- Theatrical release poster
- Directed by: Tricia Brock
- Screenplay by: Tricia Brock
- Based on: Killer Diller by Clyde Edgerton
- Produced by: Jason Clark; Cary McNair; Steve Espinosa;
- Starring: William Lee Scott; Lucas Black; Niki J. Crawford; John Michael Higgins; Fred Willard;
- Cinematography: Matthew Jensen
- Edited by: Tom McArdle
- Music by: Tom Rothrock
- Production company: Sprocketdyne Entertainment
- Distributed by: Freestyle Releasing
- Release date: March 2004 (SXSW);
- Running time: 95 minutes
- Country: United States
- Language: English

= Killer Diller (2004 film) =

Killer Diller is a 2004 American drama film with musical elements that had a limited release in 2006. Produced by Sprocketdyne Entertainment and distributed by Freestyle Releasing, the film was written and directed by Tricia Brock and is based on the novel by Clyde Edgerton. Bottleneck was its working title. It was screened at the South by Southwest Film Festival in March 2004 and the Tribeca Film Festival on May 4, 2004.

==Plot==
Wesley, (William Lee Scott) a car thief and musician sent to live at a halfway house on the campus of a Christian college meets Vernon, (Lucas Black) an autistic piano player in need of a friend.
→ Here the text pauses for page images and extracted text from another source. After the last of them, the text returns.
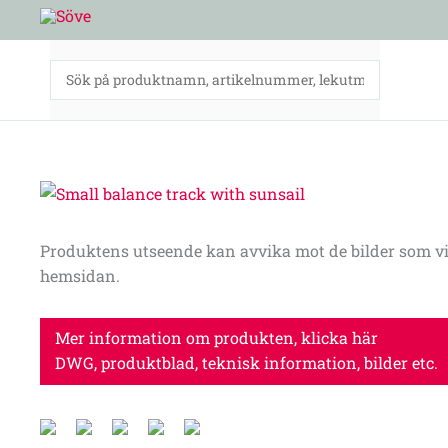
Hoppa
till
innehåll
Produktens utseende kan avvika mot de bilder som vi
hemsidan.
Mer information om produkten, klicka här
DWG, produktblad, teknisk information, bilder etc.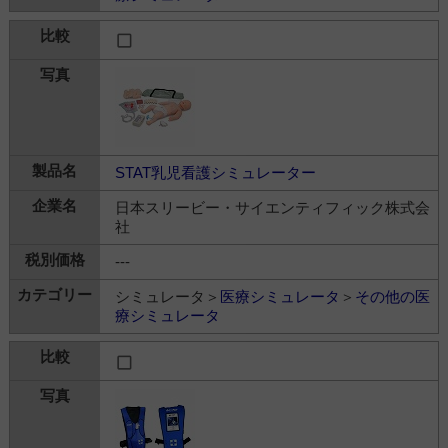
STAT乳児看護シミュレーター
日本スリービー・サイエンティフィック株式会
社
---
シミュレータ＞
医療シミュレータ
＞
その他の医
療シミュレータ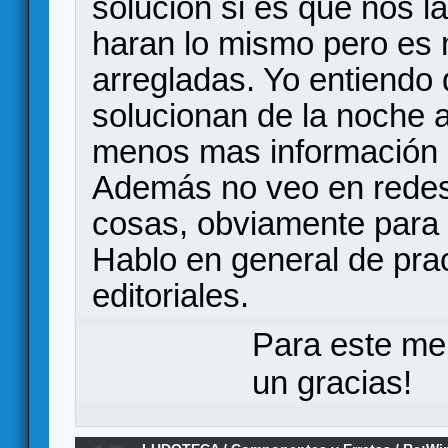
solución si es que nos l
haran lo mismo pero es
arregladas. Yo entiendo
solucionan de la noche 
menos mas información 
Además no veo en redes
cosas, obviamente para
Hablo en general de pra
editoriales.
Para este me
un gracias!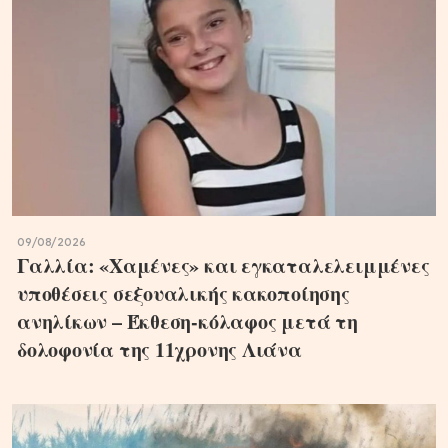
09/08/2026
Γαλλία: «Χαμένες» και εγκαταλελειμμένες
υποθέσεις σεξουαλικής κακοποίησης
ανηλίκων – Έκθεση-κόλαφος μετά τη
δολοφονία της 11χρονης Λιάνα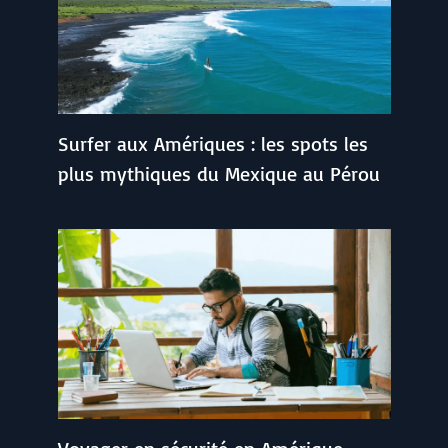
Surfer aux Amériques : les spots les
plus mythiques du Mexique au Pérou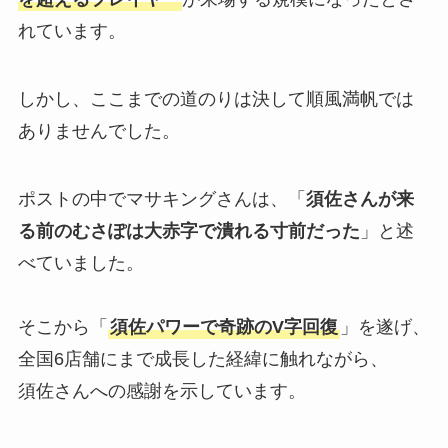
れています。
しかし、ここまでの道のりは決して順風満帆では
ありませんでした。
ポストの中でマサキングさんは、「
須佐さんが来
る前のむさぽは大赤字で潰れる寸前だった
」と述
べていました。
そこから「
須佐パワーで奇跡のV字回復
」を遂げ、
全国6店舗にまで成長した経緯に触れながら、
須佐さんへの感謝を示しています。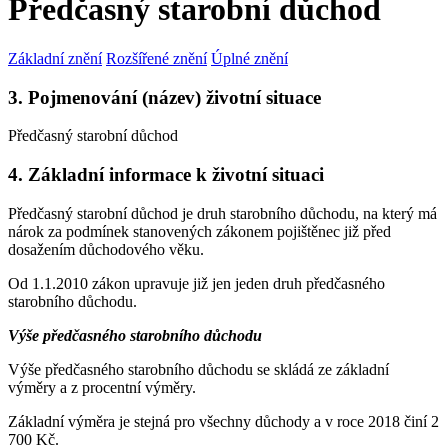
Předčasný starobní důchod
Základní znění
Rozšířené znění
Úplné znění
3. Pojmenování (název) životní situace
Předčasný starobní důchod
4. Základní informace k životní situaci
Předčasný starobní důchod je druh starobního důchodu, na který má
nárok za podmínek stanovených zákonem pojištěnec již před
dosažením důchodového věku.
Od 1.1.2010 zákon upravuje již jen jeden druh předčasného
starobního důchodu.
Výše předčasného starobního důchodu
Výše předčasného starobního důchodu se skládá ze základní
výměry a z procentní výměry.
Základní výměra je stejná pro všechny důchody a v roce 2018 činí 2
700 Kč.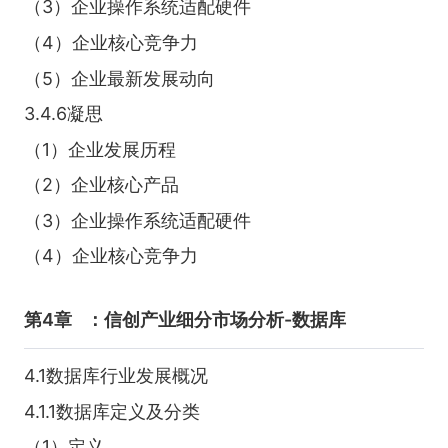
（3）企业操作系统适配硬件
（4）企业核心竞争力
（5）企业最新发展动向
3.4.6凝思
（1）企业发展历程
（2）企业核心产品
（3）企业操作系统适配硬件
（4）企业核心竞争力
第4章
：信创产业细分市场分析-数据库
4.1数据库行业发展概况
4.1.1数据库定义及分类
（1）定义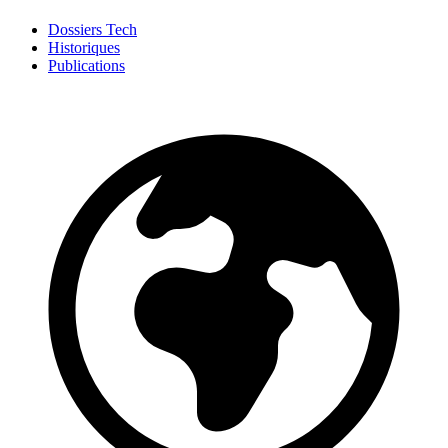
Dossiers Tech
Historiques
Publications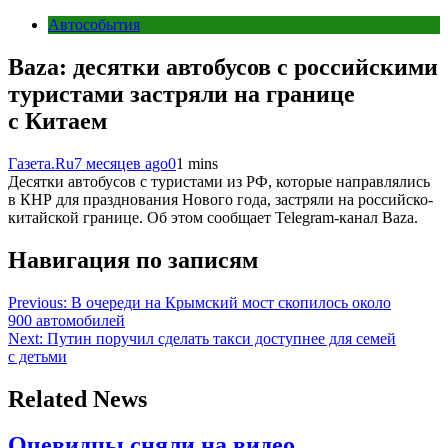
Автособытия
Baza: десятки автобусов с российскими
туристами застряли на границе
с Китаем
Газета.Ru
7 месяцев ago
0
1 mins
Десятки автобусов с туристами из РФ, которые направлялись
в КНР для празднования Нового года, застряли на российско-
китайской границе. Об этом сообщает Telegram-канал Baza.
Навигация по записям
Previous:
В очереди на Крымский мост скопилось около
900 автомобилей
Next:
Путин поручил сделать такси доступнее для семей
с детьми
Related News
Очевидцы сняли на видео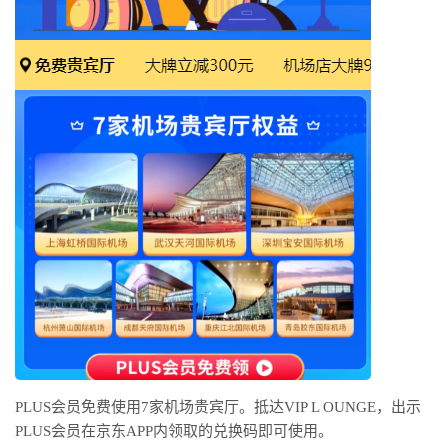
PLUS会员免费使用7家机场贵宾厅。抵达VIP L OUNGE，出示
PLUS会员在京东APP内领取的兑换码即可使用。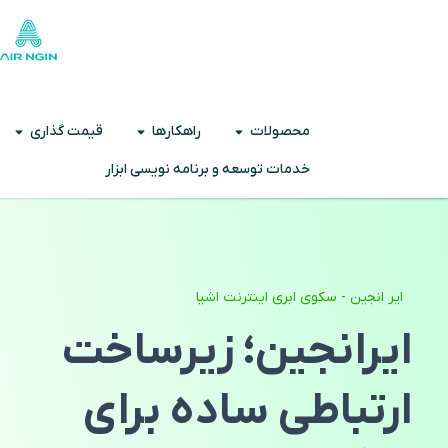
محصولات
راهکارها
قیمت گذاری
خدمات توسعه و برنامه نویسی ابزار
ایر انجین - سکوی ابری اینترنت اشیا
ایرانجین؛ زیرساخت
ارتباطی ساده برای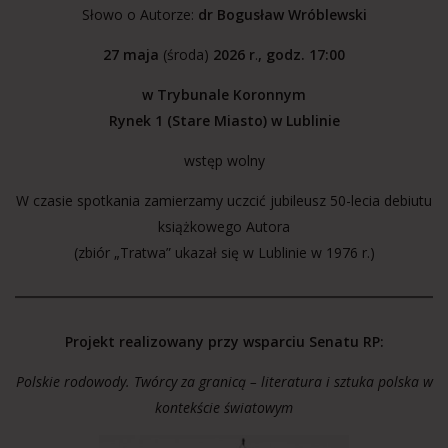
Słowo o Autorze:
dr Bogusław Wróblewski
27 maja
(środa)
2026 r
.
, godz. 17:00
w Trybunale Koronnym
Rynek 1 (Stare Miasto) w Lublinie
wstęp wolny
W czasie spotkania zamierzamy uczcić jubileusz 50-lecia debiutu
książkowego Autora
(zbiór „Tratwa” ukazał się w Lublinie w 1976 r.)
Projekt realizowany przy wsparciu Senatu RP:
Polskie rodowody. Twórcy za granicą – literatura i sztuka polska w
kontekście światowym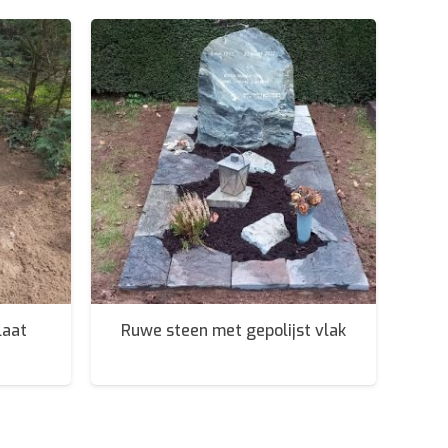
laat
Ruwe steen met gepolijst vlak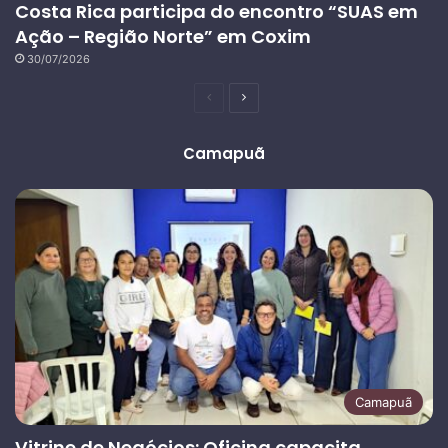
Costa Rica participa do encontro “SUAS em
Ação – Região Norte” em Coxim
30/07/2026
Página
Próxima
anterior
página
Camapuã
Camapuã
Vitrine de Negócios: Oficina capacita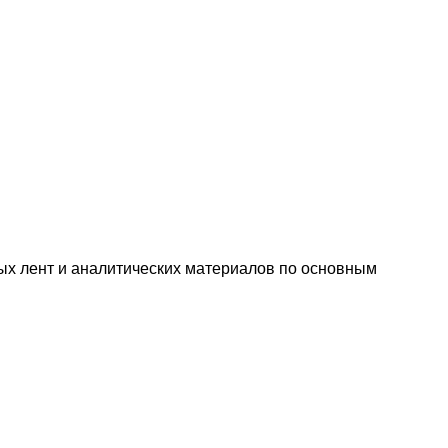
ых лент и аналитических материалов по основным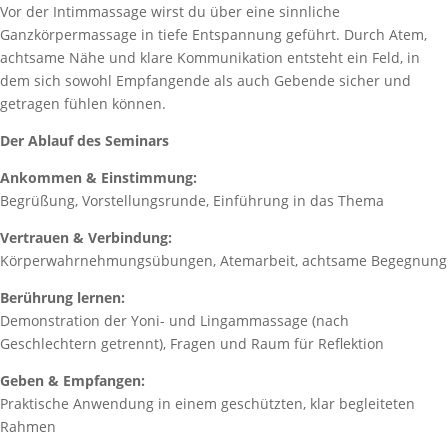
Vor der Intimmassage wirst du über eine sinnliche
Ganzkörpermassage in tiefe Entspannung geführt. Durch Atem,
achtsame Nähe und klare Kommunikation entsteht ein Feld, in
dem sich sowohl Empfangende als auch Gebende sicher und
getragen fühlen können.
Der Ablauf des Seminars
Ankommen & Einstimmung:
Begrüßung, Vorstellungsrunde, Einführung in das Thema
Vertrauen & Verbindung:
Körperwahrnehmungsübungen, Atemarbeit, achtsame Begegnung
Berührung lernen:
Demonstration der Yoni- und Lingammassage (nach
Geschlechtern getrennt), Fragen und Raum für Reflektion
Geben & Empfangen:
Praktische Anwendung in einem geschützten, klar begleiteten
Rahmen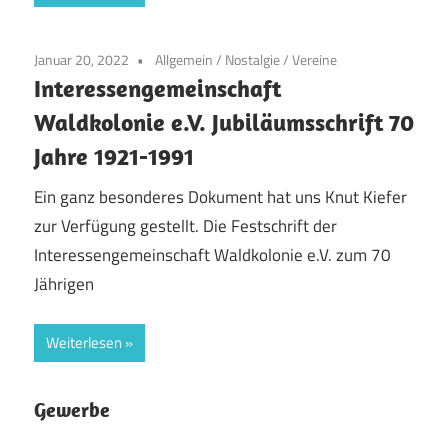
Januar 20, 2022
Allgemein
/
Nostalgie
/
Vereine
Interessengemeinschaft
Waldkolonie e.V. Jubiläumsschrift 70
Jahre 1921-1991
Ein ganz besonderes Dokument hat uns Knut Kiefer
zur Verfügung gestellt. Die Festschrift der
Interessengemeinschaft Waldkolonie e.V. zum 70
Jährigen
Weiterlesen
Gewerbe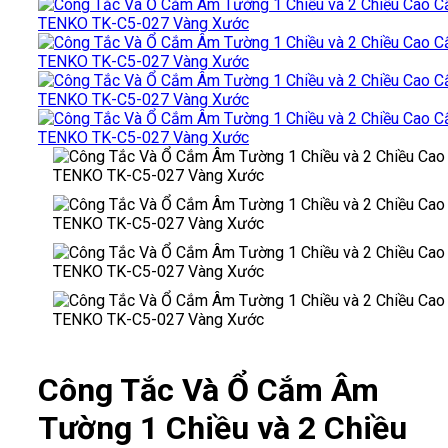
Công Tắc Và Ổ Cắm Âm
Tường 1 Chiều và 2 Chiều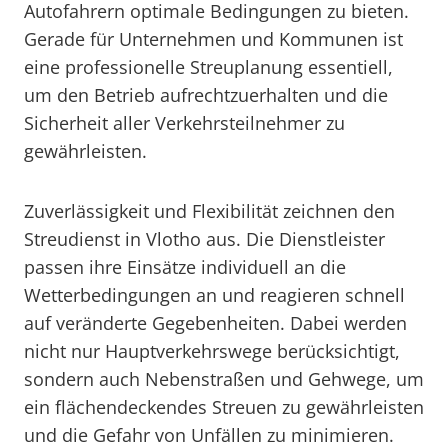
Autofahrern optimale Bedingungen zu bieten.
Gerade für Unternehmen und Kommunen ist
eine professionelle Streuplanung essentiell,
um den Betrieb aufrechtzuerhalten und die
Sicherheit aller Verkehrsteilnehmer zu
gewährleisten.
Zuverlässigkeit und Flexibilität zeichnen den
Streudienst in Vlotho aus. Die Dienstleister
passen ihre Einsätze individuell an die
Wetterbedingungen an und reagieren schnell
auf veränderte Gegebenheiten. Dabei werden
nicht nur Hauptverkehrswege berücksichtigt,
sondern auch Nebenstraßen und Gehwege, um
ein flächendeckendes Streuen zu gewährleisten
und die Gefahr von Unfällen zu minimieren.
Together they team up with the struggling halfway house band to create the Killer Diller Blues Band.

==Cast==
- William Lee Scott as Wesley
- Lucas Black as Vernon Jackson
- Niki J. Crawford as Shanita
- John Michael Higgins as Deermont
- Fred Willard as Ned
- W. Earl Brown as Holister Jackson
- Ashley Johnson as Angie
- Mary Kay Place as Dr. Gwen Bradley
- Taj Mahal as J.R. Cox
- RonReaco Lee as Ben
- Clyde Edgerton as Faculty Member
- Jared Tyler as Raymond

==Awards==
Tricia Brock won a Crystal Heart Award at the Heartland Film Festival for her work on this film.